I talked with Seattle's HIV Vaccine Trials Unit’s outreach coordinator David Garcia about the Merck v520 vaccine failure.

"In that particular trial there was a subset of individuals that, it could have been that the vaccine may have made them more susceptible to HIV, but those individuals were also people who had higher antibodies to the vector of the vaccine, and they were also uncircumcised."

Garcia points out that it is likely that other variables (besides the vaccination) may have predisposed those individuals to higher HIV infection rates.

The third trial, with 16,000 people in Thailand in 2009, held a sliver of hope. The vaccine on trial was a combination of two vaccines, which had failed individually, but when combined together proved to lower one's risk of infection by 31%. Promising, but 31% reduced risk makes you no where near immune to the virus.

Yong does, however, have hope for future HIV vaccines. He writes:

It turns out that many HIV patients carry secret weapons – “broadly neutralising antibodies” – that can attack a wide range of HIV viruses. For these patients, it is too late. Their infections are already in full swing and the virus can mutate around their defences. But the discovery proved that HIV’s vaunted diversity is not the roadblock for vaccines that many scientists feared.
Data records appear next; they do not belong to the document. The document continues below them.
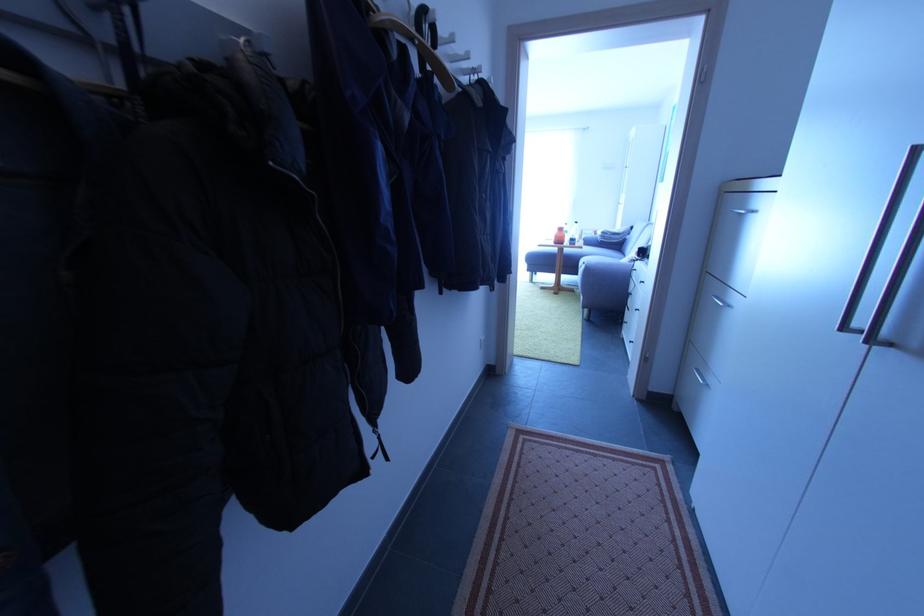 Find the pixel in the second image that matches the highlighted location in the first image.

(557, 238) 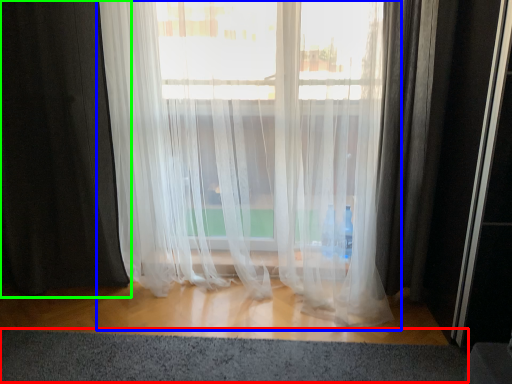 Question: Which is nearer to the gray (highlighted by a red box)? curtain (highlighted by a blue box) or curtain (highlighted by a green box).

Choices:
 (A) curtain
 (B) curtain

Answer: (A) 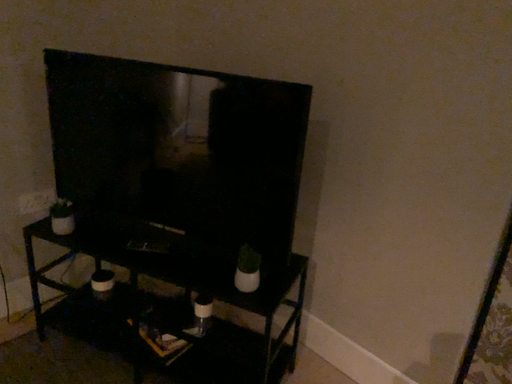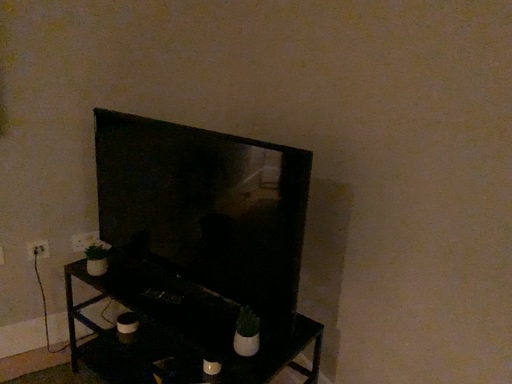 Question: Which way did the camera rotate in the video?

Choices:
 (A) rotated left
 (B) rotated right

Answer: (A) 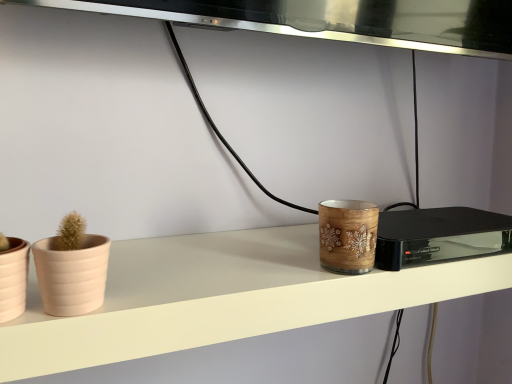 You are a GUI agent. You are given a task and a screenshot of the screen. Output one action in this format:
    pyautogui.click(x=<x>, y=<y>)
    Task: Click on the free space above wooden candle holder at center (from a real-world perspective)
    The height and width of the screenshot is (384, 512).
    Given the screenshot: What is the action you would take?
    (x=248, y=256)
If we taught the immune system to make these antibodies early, we could destroy the virus before it gained a foothold.

Scientists are beginning to pinpoint the parts of HIV’s surface proteins that stay the same while the rest mutate. And more importantly, they're beginning to find antibodies that specifically target these conserved regions. Clinical trials of vaccines aimed at those antibodies are set to start in early 2013.

And while researchers continue to fine tune an HIV vaccine, the rest of us can work towards perfecting the HIV-fighting tool we already have, education.